Nancy Pelosi Escalates Call For Citizens United Constitutional Amendment

Nancy Pelosi Slams Super PAC Spending, Calls To Overturn Citizens United

WASHINGTON -- House Minority Leader Nancy Pelosi (D-Calif.) laid out the stakes of November's elections to hundreds of young voters Thursday, amping up her push for a constitutional amendment overturning the Citizens United decision.

Speaking at the Campus Progress national conference, the top House Democrat called for "citizen-funded elections" rooted in low-dollar contributions. She told members of the progressive advocacy organization that independent groups obscure political dialogue.

"Suffocate the airwaves, suppress the vote and poison the debate," Pelosi said of super PACs and other groups freed by the Citizens United decision to collect and spend unlimited sums. "So what does the average person say? 'I don't understand any of this.' And that is a victory for the special interests. The lower the turnout, the better they do."

In a statement earlier this month, Pelosi detailed her "DARE" approach to dealing with the landmark Supreme Court ruling: require disclosure of donors' identities, amend the Constitution to overturn Citizens United, reform the political environment that allows outsize influence and elect transparency-minded politicians.

Pelosi and several other speakers at the day-long convention stopped short of attacking the highest-profile recipient of super PAC spending: presumptive GOP presidential nominee Mitt Romney.

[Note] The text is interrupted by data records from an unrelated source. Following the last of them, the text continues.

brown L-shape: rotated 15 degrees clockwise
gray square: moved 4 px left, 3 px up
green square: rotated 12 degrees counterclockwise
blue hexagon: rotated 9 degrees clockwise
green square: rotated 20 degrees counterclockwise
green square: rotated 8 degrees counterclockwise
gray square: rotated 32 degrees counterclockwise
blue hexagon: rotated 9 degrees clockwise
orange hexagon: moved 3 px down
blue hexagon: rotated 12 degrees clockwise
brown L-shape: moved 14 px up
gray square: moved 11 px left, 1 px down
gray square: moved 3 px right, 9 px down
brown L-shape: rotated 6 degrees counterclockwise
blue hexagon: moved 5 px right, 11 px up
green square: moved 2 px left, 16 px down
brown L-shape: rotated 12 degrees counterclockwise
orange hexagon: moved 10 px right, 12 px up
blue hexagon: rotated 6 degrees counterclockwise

But they came awfully close.

"I think [Republicans] grew up in a different neighborhood. I grew up in a blue-collar neighborhood of the northwest side of Chicago," said John Podesta, chair and counsel at the Center for American Progress, a progressive think tank. "Things must look a little different from the top of a jet ski in Lake Winnipesaukee," Podesta added, referring to Romney's New Hampshire vacation home.

Labor Secretary Hilda Solis teed up a common refrain of the Obama's reelection team, accusing Republicans of favoring economic inequality by voting against higher taxes for the wealthiest Americans.

"We know we have to show up to work. We know we have to abide by the rules," Solis said. "But there are some people who just want to push that aside and just take care of their own and not think about all of us and the well-being of our country."

Sen. Dick Durbin (D-Ill.) offered the most direct remarks on the former Massachusetts governor, saying he has to "shudder to think about" funding for veterans programs in a Romney presidency.

CORRECTION: This story originally incorrectly referred to the chair and counsel at the Center for American Progress as David Podesta, instead of John Podesta.